Reproductive Medicine Center, Sixth Affiliated Hospital, Sun Yat-Sen University, Shou Gou Ling Road, Guangzhou, 510000, China.
Guangdong Engineering Technology Research Center of Fertility Preservation, Guangzhou, 510000, China.
J Assist Reprod Genet. 2024 Aug;41(8):2173-2183. doi: 10.1007/s10815-024-03153-2. Epub 2024 May 31.
This study aimed to evaluate the effectiveness of a random forest (RF) model in predicting clinical pregnancy outcomes from intrauterine insemination (IUI) and identifying significant factors affecting IUI pregnancy in a large Chinese population.
RESULTS: A total of 11 variables, including eight from female (age, body mass index, duration of infertility, prior miscarriage, and spontaneous abortion), hormone levels (anti-Müllerian hormone, follicle-stimulating hormone, luteinizing hormone), and three from male (smoking, semen volume, and sperm concentration), were identified as the significant variables associated with IUI clinical pregnancy in our Chinese dataset. The RF-based prediction model presents an area under the receiver operating characteristic curve (AUC) of 0.716 (95% confidence interval, 0.6914-0.7406), an accuracy rate of 0.6081, a sensitivity rate of 0.7113, and a specificity rate of 0.505. Importance analysis indicated that semen volume was the most vital variable in predicting IUI clinical pregnancy.

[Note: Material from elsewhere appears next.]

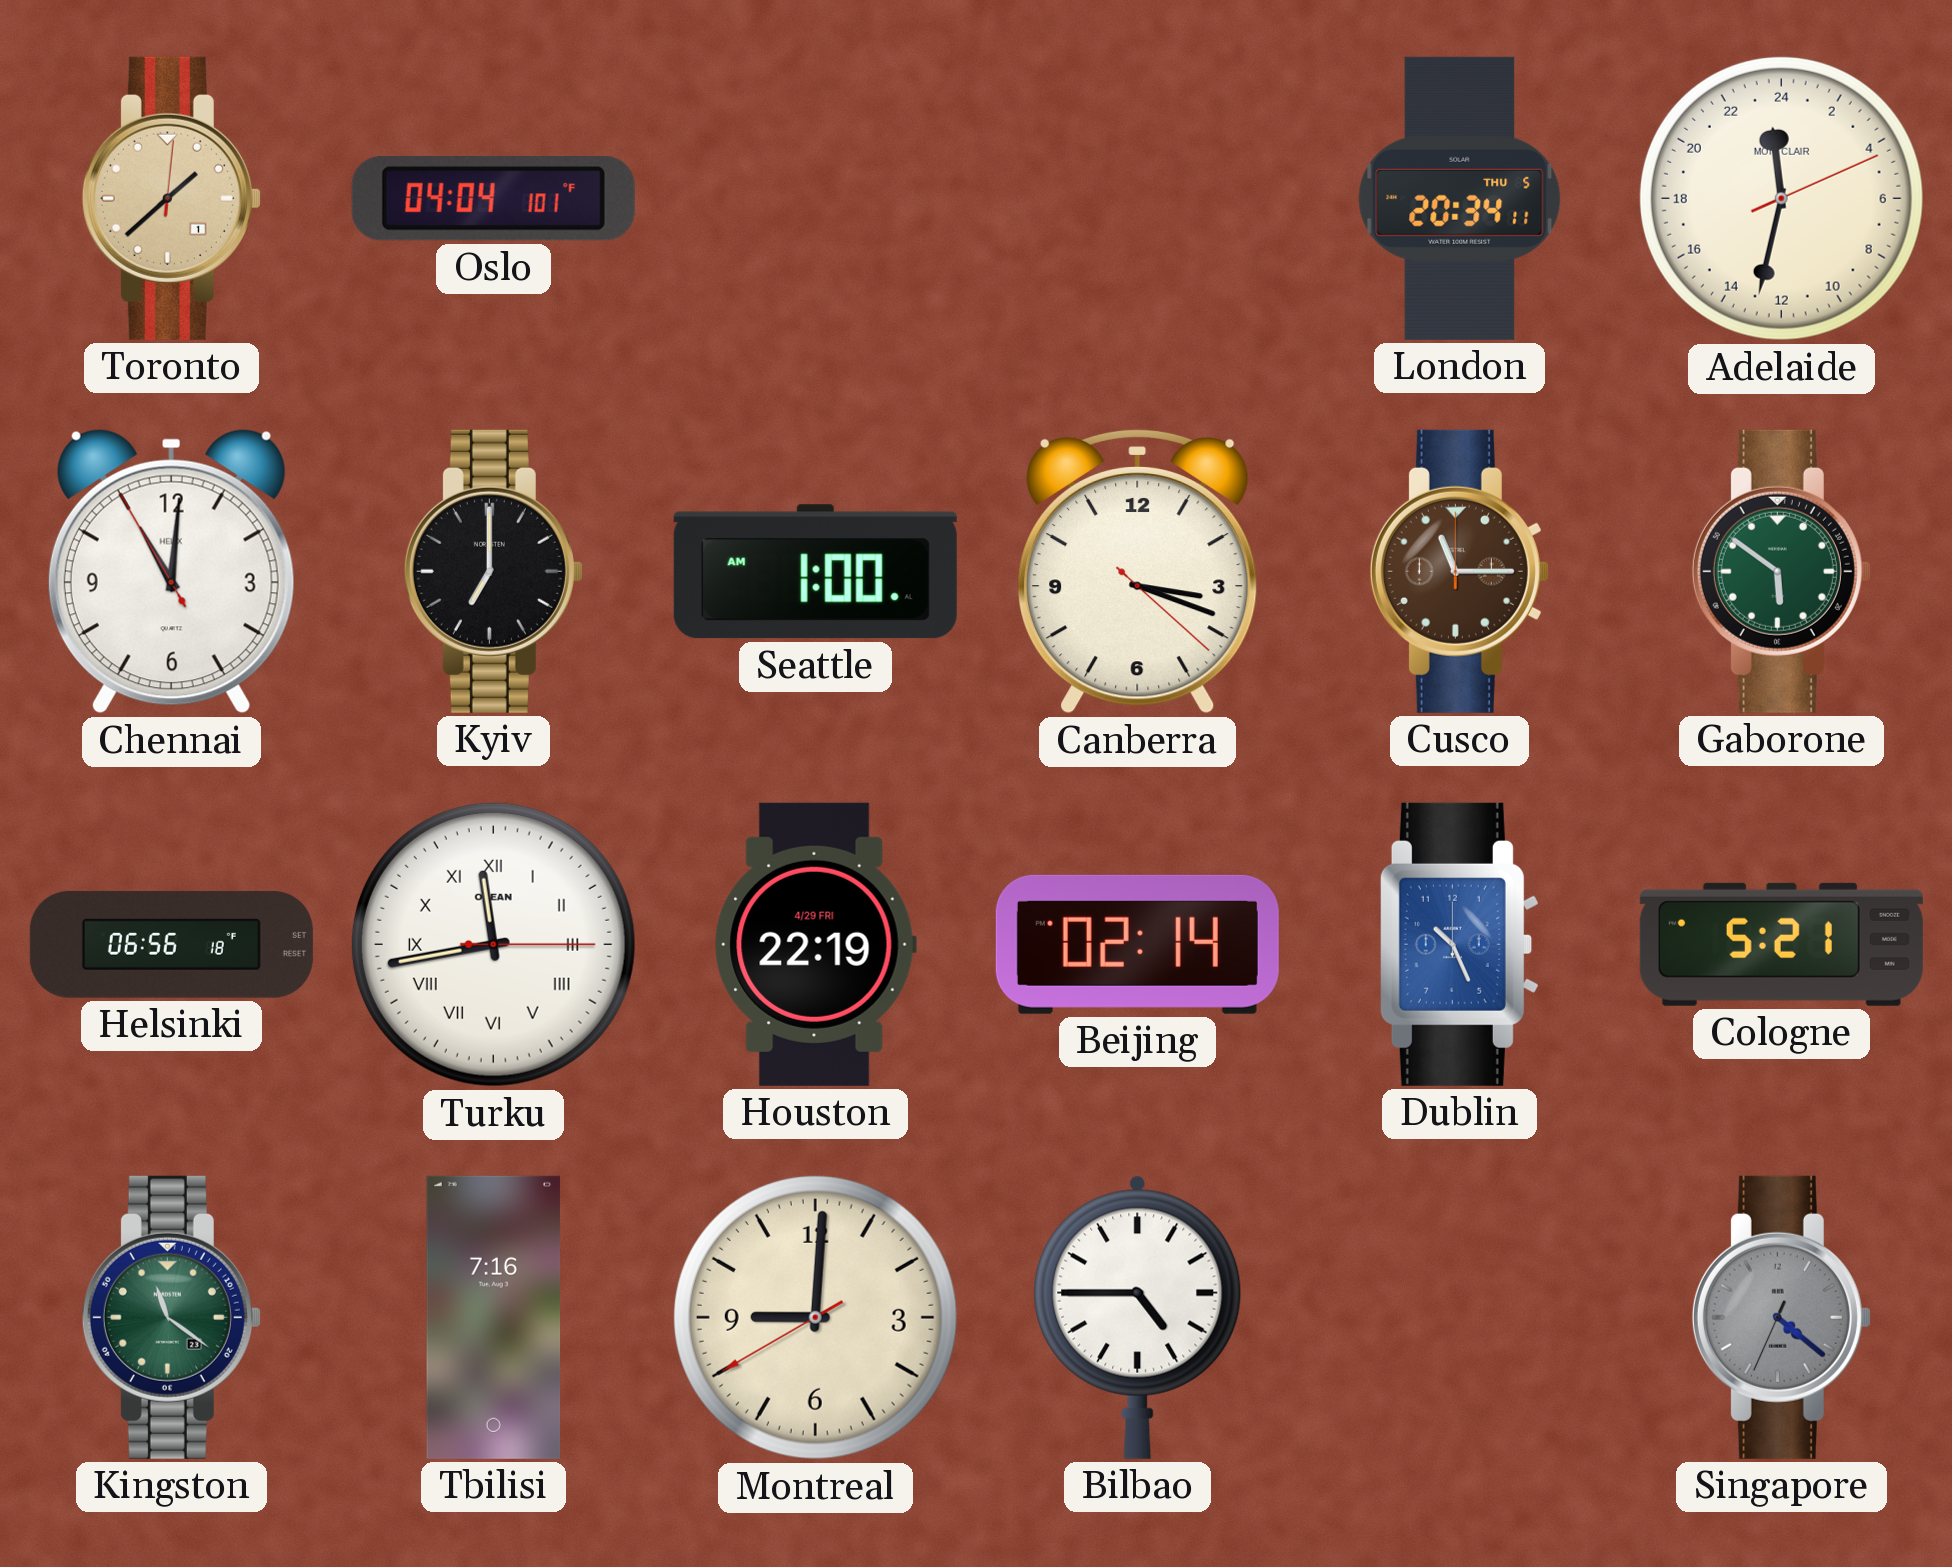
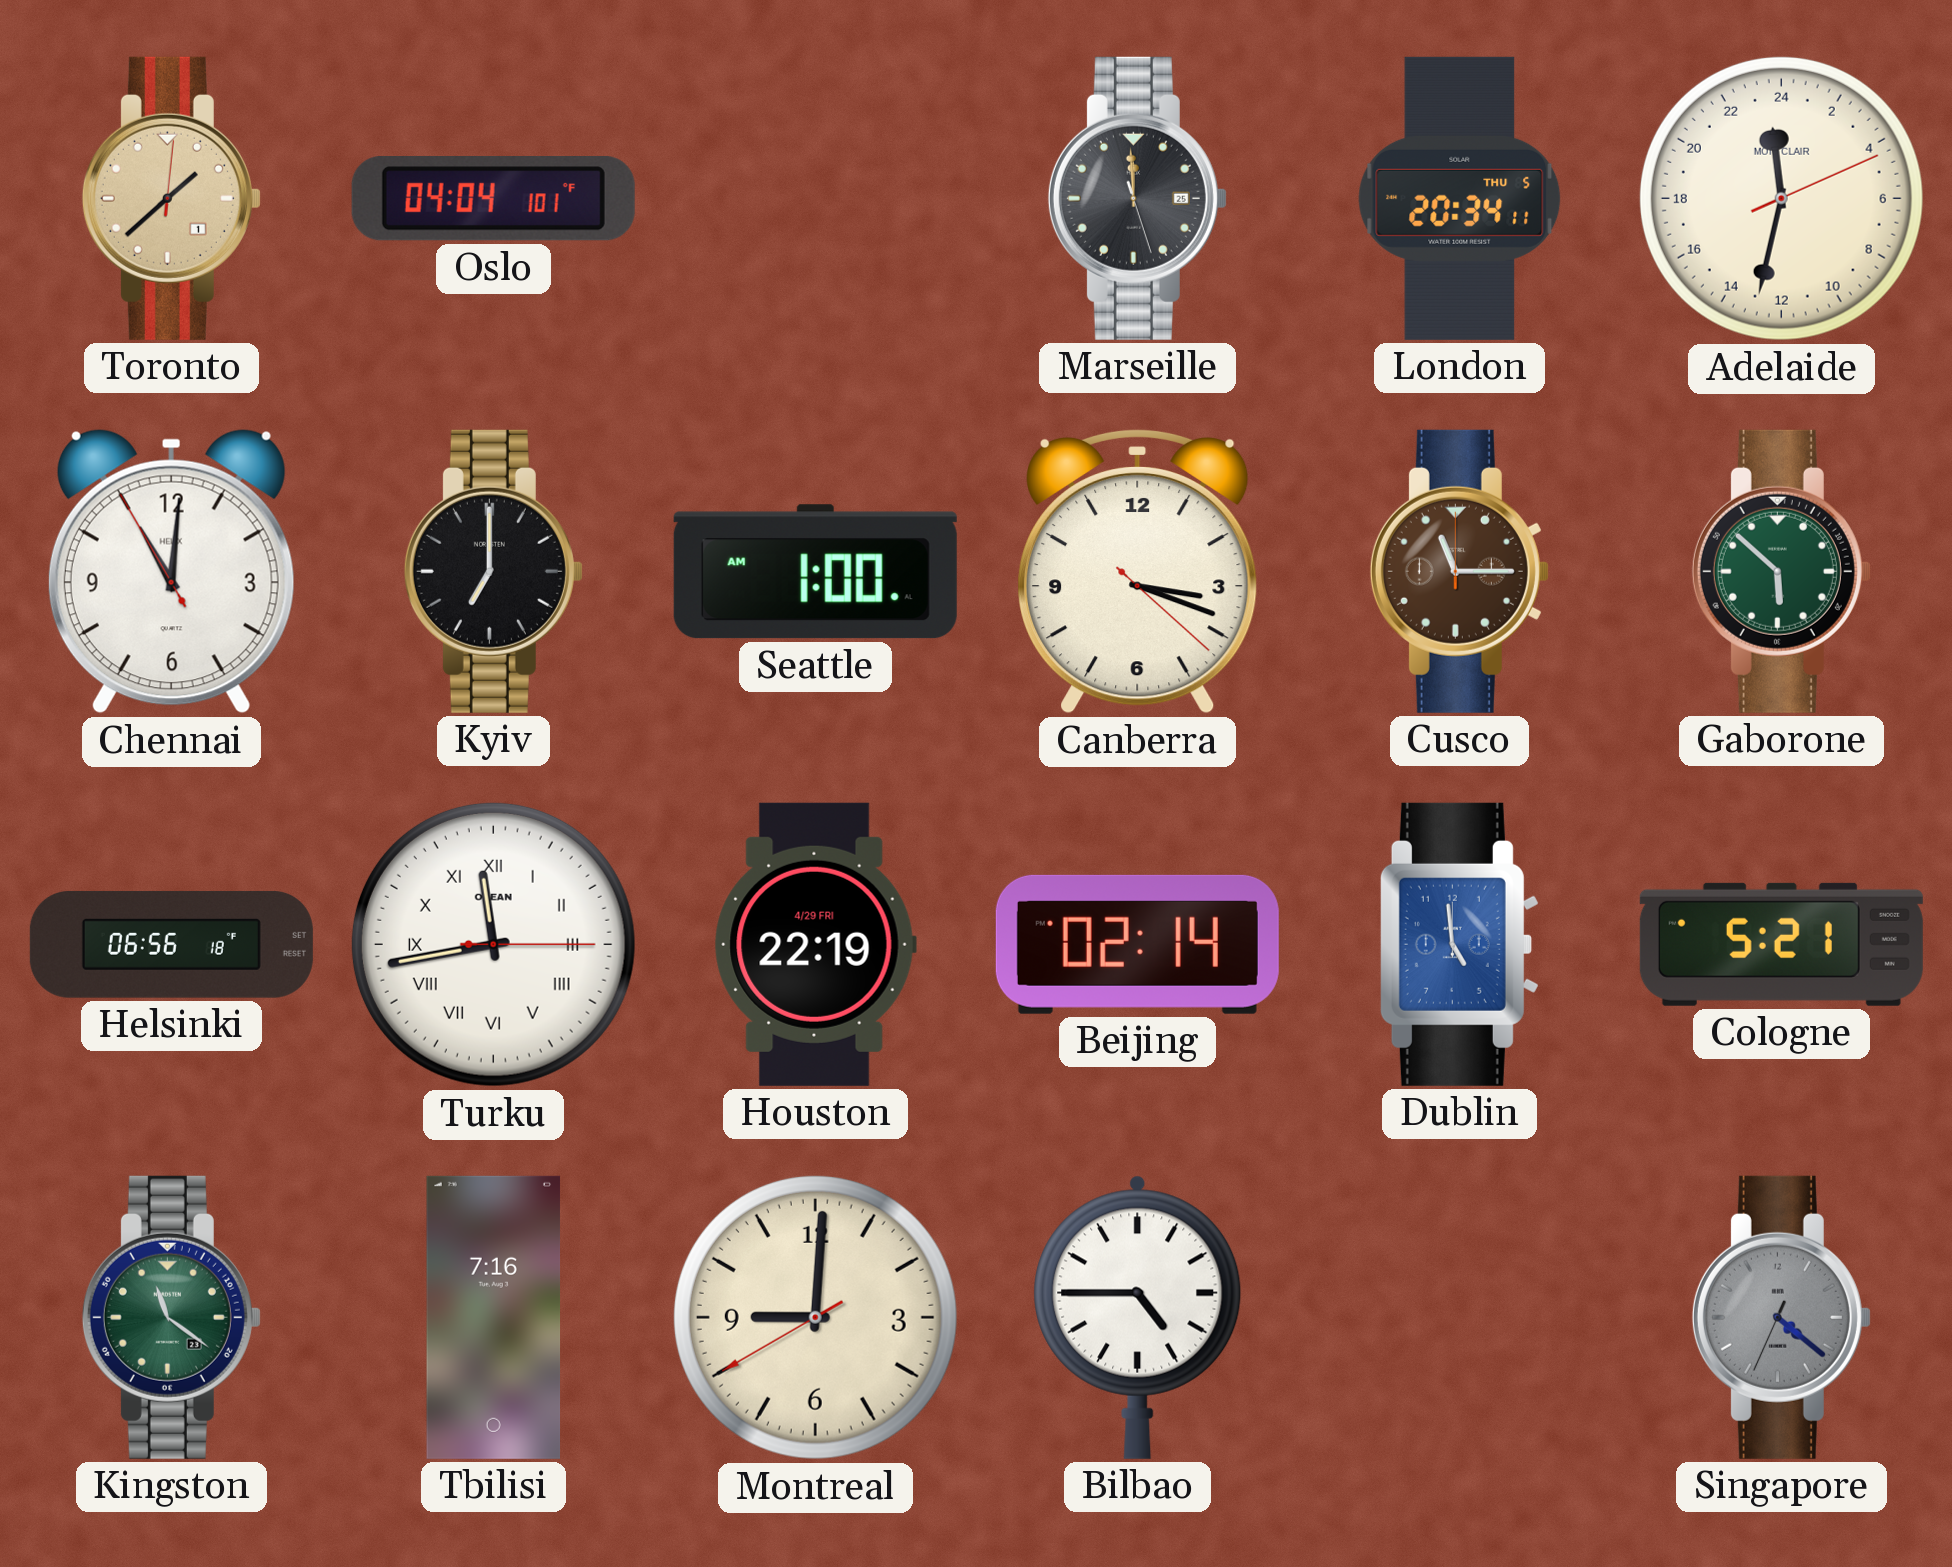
Marseille: none -> 11:59
Gaborone: 5:51 -> 5:52
Dublin: 10:26 -> 4:59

The machine learning-based IUI clinical pregnancy prediction model showed a promising predictive efficacy that could provide a potent tool to guide selecting targeted infertile couples beneficial from IUI treatment, and also identify which parameters are most relevant in IUI clinical pregnancy.
本研究旨在评估随机森林(RF)模型在预测宫腔内人工授精(IUI)临床妊娠结局方面的有效性,并确定影响中国大样本人群 IUI 妊娠的重要因素。
结果:本研究共纳入 11 个变量,包括女性 8 个(年龄、体重指数、不孕持续时间、既往流产和自然流产)、激素水平(抗苗勒管激素、卵泡刺激素、黄体生成素)和男性 3 个(吸烟、精液量和精子浓度),这些变量与中国人群 IUI 临床妊娠有关。基于 RF 的预测模型的受试者工作特征曲线下面积(AUC)为 0.716(95%置信区间:0.6914-0.7406),准确率为 0.6081,敏感度为 0.7113,特异度为 0.505。重要性分析表明,精液量是预测 IUI 临床妊娠最重要的变量。
基于机器学习的 IUI 临床妊娠预测模型显示出良好的预测效果,可为指导选择可能从 IUI 治疗中获益的特定不孕夫妇提供有力工具,并确定与 IUI 临床妊娠最相关的参数。